Le président des ultra-riches, de Michel Pinçon et Monique Pinçon-Charlot

Le président des ultra-riches – Chronique du mépris de classe dans la politique d’Emmanuel Macron, de Michel Pinçon et Monique Pinçon-Charlot : À l’heure où chaque samedi depuis le 17 novembre 2018 (soit 25 actes à ce jour), la contestation embrase les rues aux cris de « Macron démission ! », « On vient te chercher chez toi ! » et « Révolution ! », on cherche donc à comprendre d’où vient cette détestation qui ne s’essouffle pas. Quelques pistes se dessinent avec les apports de ce couple de sociologues issus du CNRS.

 

« Une boutique de souvenirs [au Touquet-Paris-Plage où le président réside régulièrement] propose même des produits dérivés à l’image du président. Lors de notre séjour, nous avons ainsi acheté une boule à neige à l’effigie d’Emmanuel Macron ornée de sa formule favorite “Et en même temps…”. Notez qu’à la moindre secousse, le président disparaît sous l’avalanche et, prisonnier dans sa bulle, son message devient illisible. » (page 75)

533x800_ultra-richesÉtayée comme il se doit, cette chronique du mépris de classe dans la politique d’Emmanuel Macron récapitule d’abord toutes ces saillies de mauvais goût qui, s’accumulant, expriment la « personnalité d’un dominant convaincu de sa supériorité et la violence d’une politique de classe » (page 13).
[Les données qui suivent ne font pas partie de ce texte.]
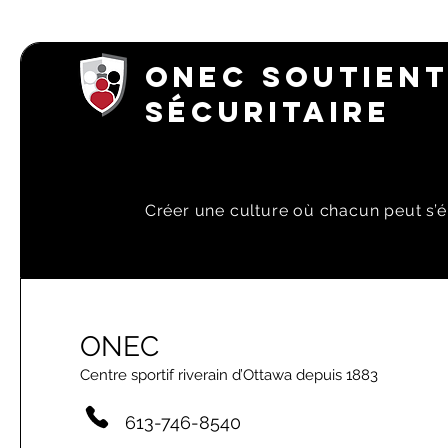
ONEC SOUTIENT
SÉCURITAIRE
Créer une culture où chacun peut s’é
ONEC
Centre sportif riverain d’Ottawa depuis 1883
613-746-8540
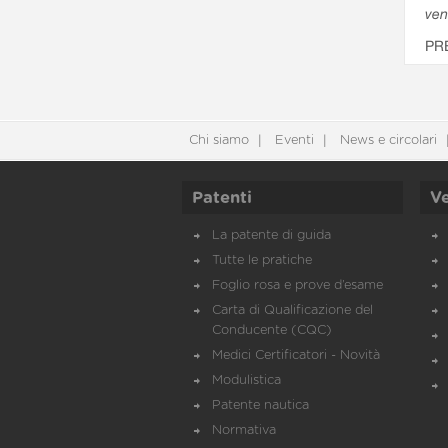
ven
PR
Chi siamo
Eventi
News e circolari
Patenti
Ve
La patente di guida
Tutte le pratiche
Foglio rosa e prove d’esame
Carta di Qualificazione del
Conducente (CQC)
Medici Certificatori - Novità
Modulistica
Patente nautica
Normativa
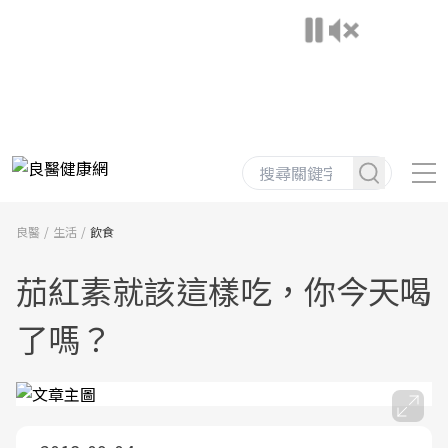
良醫
生活
飲食
茄紅素就該這樣吃，你今天喝
了嗎？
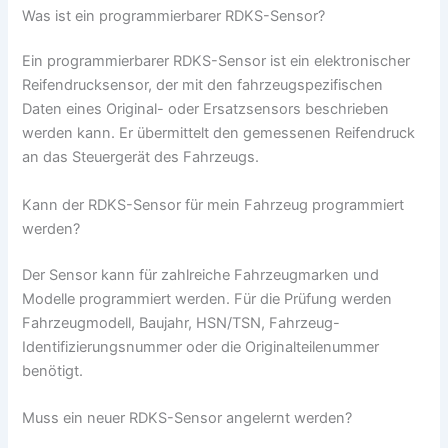
Was ist ein programmierbarer RDKS-Sensor?
Ein programmierbarer RDKS-Sensor ist ein elektronischer
Reifendrucksensor, der mit den fahrzeugspezifischen
Daten eines Original- oder Ersatzsensors beschrieben
werden kann. Er übermittelt den gemessenen Reifendruck
an das Steuergerät des Fahrzeugs.
Kann der RDKS-Sensor für mein Fahrzeug programmiert
werden?
Der Sensor kann für zahlreiche Fahrzeugmarken und
Modelle programmiert werden. Für die Prüfung werden
Fahrzeugmodell, Baujahr, HSN/TSN, Fahrzeug-
Identifizierungsnummer oder die Originalteilenummer
benötigt.
Muss ein neuer RDKS-Sensor angelernt werden?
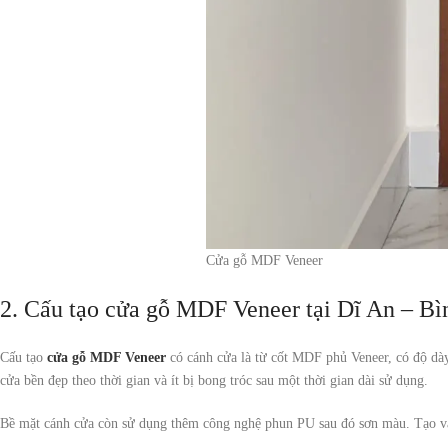
Cửa gỗ MDF Veneer
2. Cấu tạo cửa gỗ MDF Veneer tại Dĩ An – B
Cấu tạo
cửa gỗ MDF Veneer
có cánh cửa là từ cốt MDF phủ Veneer, có độ dày
cửa bền đẹp theo thời gian và ít bị bong tróc sau một thời gian dài sử dụng.
Bề mặt cánh cửa còn sử dụng thêm công nghệ phun PU sau đó sơn màu. Tạo vân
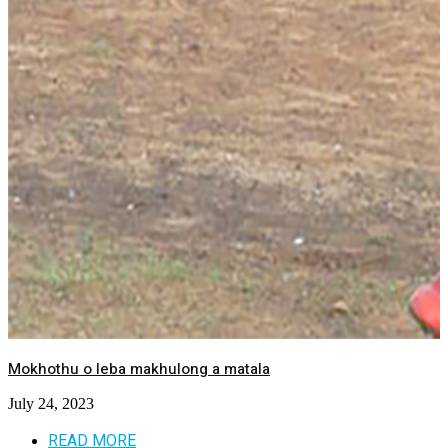
Mokhothu o leba makhulong a matala
July 24, 2023
READ MORE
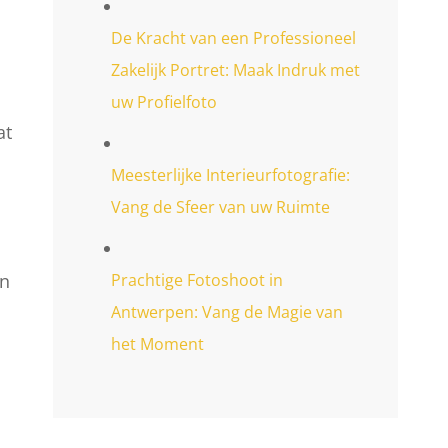
De Kracht van een Professioneel
Zakelijk Portret: Maak Indruk met
uw Profielfoto
at
Meesterlijke Interieurfotografie:
Vang de Sfeer van uw Ruimte
Prachtige Fotoshoot in
an
Antwerpen: Vang de Magie van
het Moment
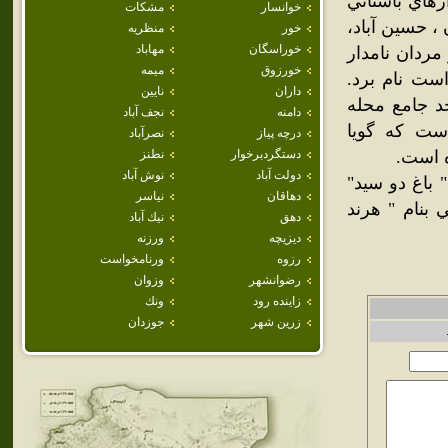
رهاي باستاني
خوانسار
مشكات
، حسين آباد،
خور
منظريه
خوراسگان
مهاباد
مردان نامدار
خورزوق
ميمه
است نام برد.
داران
نايين
د جامع محله
دامنه
نجف آباد
است که گويا
درچه پياز
نصرآباد
ه است.
دستگردبرخوار
نطنز
دولت آباد
نوش آباد
 باغ دو سيد"
دهاقان
نياسر
 بنام " هرند
دهق
نيك آباد
ديزيچه
ورزنه
رزوه
ورنامخواست
رضوانشهر
وزوان
زاينده رود
ونك
زرين شهر
جوزدان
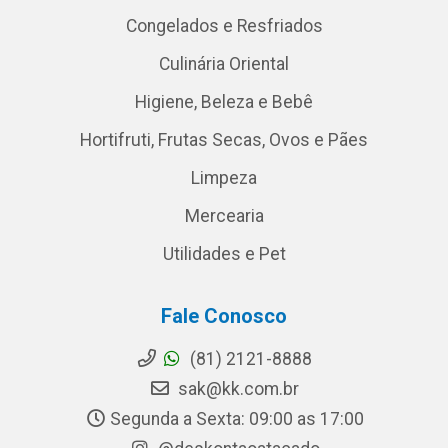
Congelados e Resfriados
Culinária Oriental
Higiene, Beleza e Bebê
Hortifruti, Frutas Secas, Ovos e Pães
Limpeza
Mercearia
Utilidades e Pet
Fale Conosco
(81) 2121-8888
sak@kk.com.br
Segunda a Sexta: 09:00 as 17:00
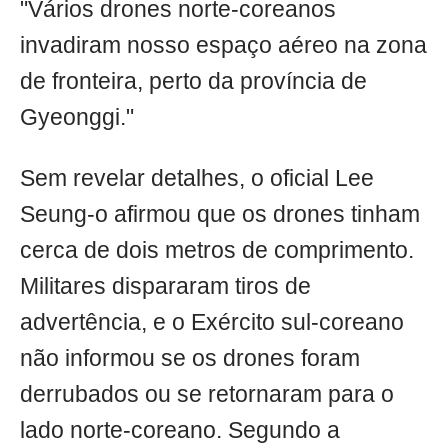
"Vários drones norte-coreanos
invadiram nosso espaço aéreo na zona
de fronteira, perto da província de
Gyeonggi."
Sem revelar detalhes, o oficial Lee
Seung-o afirmou que os drones tinham
cerca de dois metros de comprimento.
Militares dispararam tiros de
advertência, e o Exército sul-coreano
não informou se os drones foram
derrubados ou se retornaram para o
lado norte-coreano. Segundo a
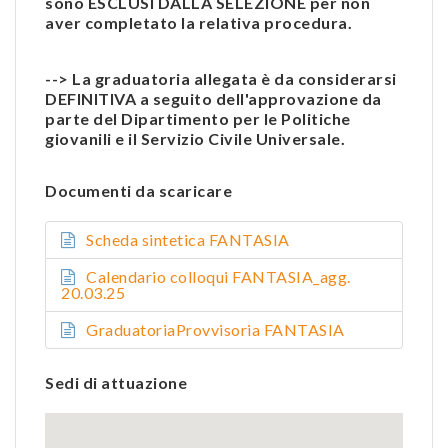
sono ESCLUSI DALLA SELEZIONE per non
aver completato la relativa procedura.
--> La graduatoria allegata è da considerarsi
DEFINITIVA a seguito dell'approvazione da
parte del Dipartimento per le Politiche
giovanili e il Servizio Civile Universale.
Documenti da scaricare
Scheda sintetica FANTASIA
Calendario colloqui FANTASIA_agg.
20.03.25
GraduatoriaProvvisoria FANTASIA
Sedi di attuazione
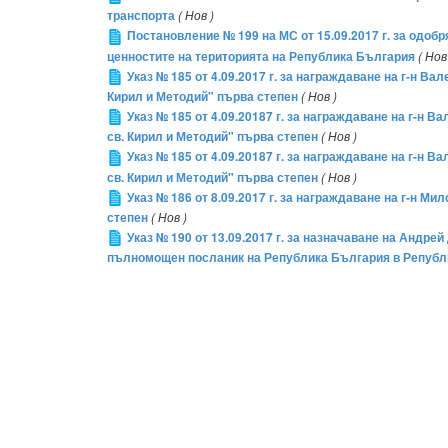
транспорта
( Нов )
Постановление № 199 на МС от 15.09.2017 г. за одоб
ценностите на територията на Република България
( Нов
Указ № 185 от 4.09.2017 г. за награждаване на г-н В
Кирил и Методий" първа степен
( Нов )
Указ № 185 от 4.09.20187 г. за награждаване на г-н 
св. Кирил и Методий" първа степен
( Нов )
Указ № 185 от 4.09.20187 г. за награждаване на г-н 
св. Кирил и Методий" първа степен
( Нов )
Указ № 186 от 8.09.2017 г. за награждаване на г-н 
степен
( Нов )
Указ № 190 от 13.09.2017 г. за назначаване на Андр
пълномощен посланик на Република България в Републи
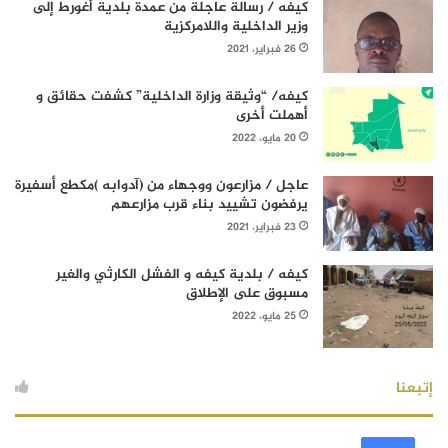
كيفه / رسالة عاجلة من عمدة بلدية أغورط إلى
وزير الداخلية واللامركزية
26 فبراير، 2021
كيفه/ “وثيقة وزارة الداخلية” كشفت حقائق و
أهملت أخرى
20 مايو، 2022
عاجل / مزارعون ووجهاء من (آدوابه )مكطع أسفيرة
يرفضون تشييد بناء قرب مزارعهم
23 فبراير، 2021
كيفه / بلدية كيفه و الفشل الكارثي والغير
مسبوق على الإطلاق
25 مايو، 2022
إتبعنا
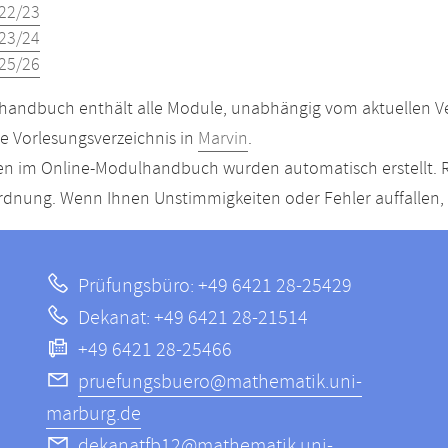
22/23
23/24
25/26
andbuch enthält alle Module, unabhängig vom aktuellen Ver
le Vorlesungsverzeichnis in
Marvin
.
n im Online-Modulhandbuch wurden automatisch erstellt. R
dnung. Wenn Ihnen Unstimmigkeiten oder Fehler auffallen, s
Prüfungsbüro: +49 6421 28-25429
Dekanat: +49 6421 28-21514
+49 6421 28-25466
pruefungsbuero@mathematik.uni-
marburg.de
dekanatfb12@mathematik.uni-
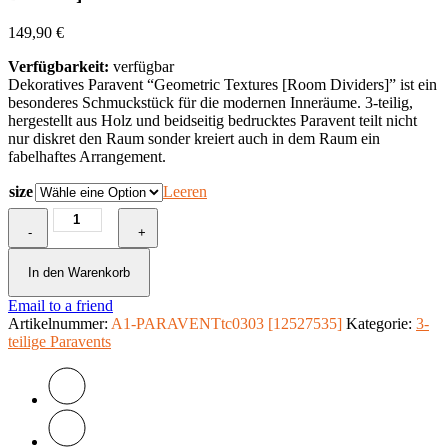
149,90
€
Verfügbarkeit:
verfügbar
Dekoratives Paravent “Geometric Textures [Room Dividers]” ist ein
besonderes Schmuckstück für die modernen Inneräume. 3-teilig,
hergestellt aus Holz und beidseitig bedrucktes Paravent teilt nicht
nur diskret den Raum sonder kreiert auch in dem Raum ein
fabelhaftes Arrangement.
size
Leeren
3-
-
teiliges
+
Paravent
-
In den Warenkorb
Geometric
Email to a friend
Textures
Artikelnummer:
[Room
A1-PARAVENTtc0303 [12527535]
Kategorie:
3-
teilige Paravents
Dividers]
Menge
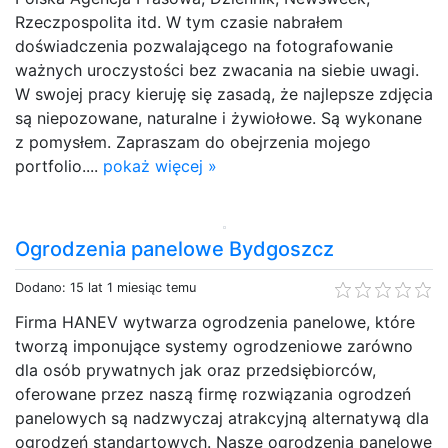
Rzeczpospolita itd. W tym czasie nabrałem
doświadczenia pozwalającego na fotografowanie
ważnych uroczystości bez zwacania na siebie uwagi.
W swojej pracy kieruję się zasadą, że najlepsze zdjęcia
są niepozowane, naturalne i żywiołowe. Są wykonane
z pomysłem. Zapraszam do obejrzenia mojego
portfolio....
pokaż więcej »
Ogrodzenia panelowe Bydgoszcz
Dodano: 15 lat 1 miesiąc temu
Firma HANEV wytwarza ogrodzenia panelowe, które
tworzą imponujące systemy ogrodzeniowe zarówno
dla osób prywatnych jak oraz przedsiębiorców,
oferowane przez naszą firmę rozwiązania ogrodzeń
panelowych są nadzwyczaj atrakcyjną alternatywą dla
ogrodzeń standartowych. Nasze ogrodzenia panelowe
Ce manque d’empathie et de diplomatie serait donc peanuts s’il n’était adossé à une politique, parfaitement odieuse pour les classes populaires. Comme a pu le montrer le rapport de l’ONG Oxfam, cette politique (abandon de l’exit tax, défiscalisation des revenus du capital, CICE, suppression de l’ISF) profite en revanche aux plus fortunés, traders et autres multimillionnaires voire milliardaires habitués à pratiquer l’exil fiscal à grande échelle via des montages financiers complexes. « Quelques données : en France, en 2017, les 10 % les plus aisés détiennent plus de la moitié des richesses nationales quand les 50 % les plus pauvres ne se partagent que 5 % du gâteau. » (page 34)

Comme l’a démontré aussi Juan Branco dans Crépuscule, Emmanuel Macron, même s’il s’en défend, ne doit pas son ascension qu’à ses qualités de leader porteur d’un projet, mais bien plutôt aux riches réseaux d’où il est issu – cette grande bourgeoisie conviviale au sein de laquelle, « à la faveur d’un buffet, les frais de bouche se transmuent en levée de fonds pour un candidat ami, un allié en puissance » (page 60).

Avec méthode, on assiste ainsi à l’analyse, voire au dépeçage pièce par pièce, du mythe présidentiel. Sa femme (vêtue par LVMH), dont on n’a pas le droit le préciser sur une chaîne du service public que ses photos sont retouchées pour la rajeunir sans déclencher l’ire de l’Élysée ; son premier gouvernement composé de 15 millionnaires ; ses amis qui pratiquent la chasse à courre à Chambord ; le palais de l’Alma, interdit au grand public, dans le VIIe arrondissement, qui compte 60 appartements de fonction de grand standing mais à tarifs imbattables (dont l’un fut attribué à Alexandre Benalla en juillet 2018, soit 2 mois après les faits, place de la Contrescarpe, qui lui valurent d’être licencié) ; ses amis milliardaires exempts d’impôts sur leurs yachts ou leurs résidences à l’étranger grâce à des sociétés écrans ; La Rotonde, dans le VIe arrondissement, qui lui sert de cantine ; on en passe et des meilleures, tout passe à la moulinette.

Le puzzle ainsi formé étaye la thèse, confirmant l’intuition partagée, qu’Emmanuel Macron se soucie plus de sa caste fortunée que du bien commun. Et on comprend mieux pourquoi ce qu’il incarne est de plus en plus exécré par une population de moins en moins dupe et surtout, de moins en moins tolérante vis-à-vis de cette politique ultra-libérale orchestrée par et pour les ultra-riches et leurs affidés.

« Quelques milliers d’ultra-riches en “costard sombre” ce n’est pas le peuple, ce n’est pas la France, c’est une petite minorité. On ne peut pas les laisser, ces factieux à Rolex, ces casseurs en col blanc, continuer à piller nos vies. » (page 157)

Le président des ultra-riches – Chronique du mépris de classe dans la politique d’Emmanuel Macron, de Michel Pinçon et Monique Pinçon-Charlot – Éditions La Découverte, Paris, 2019 – Coll. « Zones » – 174 pages – 14 €.